[Excerpts from a dataset]

....

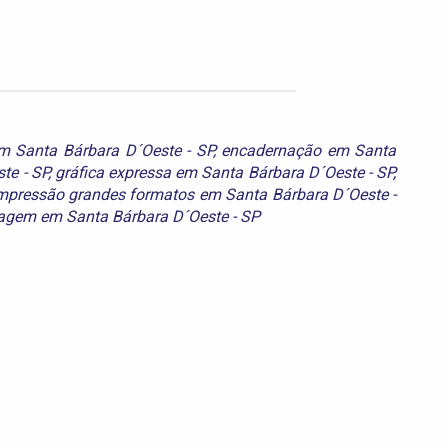
m Santa Bárbara D´Oeste - SP
,
encadernação em Santa
te - SP
,
gráfica expressa em Santa Bárbara D´Oeste - SP
,
mpressão grandes formatos em Santa Bárbara D´Oeste -
agem em Santa Bárbara D´Oeste - SP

....

▶ [What is being asked] After removing the pictures, set down every record above exactly as it stands.

▶ [Task result]
m Santa Bárbara D´Oeste - SP
,
encadernação em Santa
te - SP
,
gráfica expressa em Santa Bárbara D´Oeste - SP
,
mpressão grandes formatos em Santa Bárbara D´Oeste -
agem em Santa Bárbara D´Oeste - SP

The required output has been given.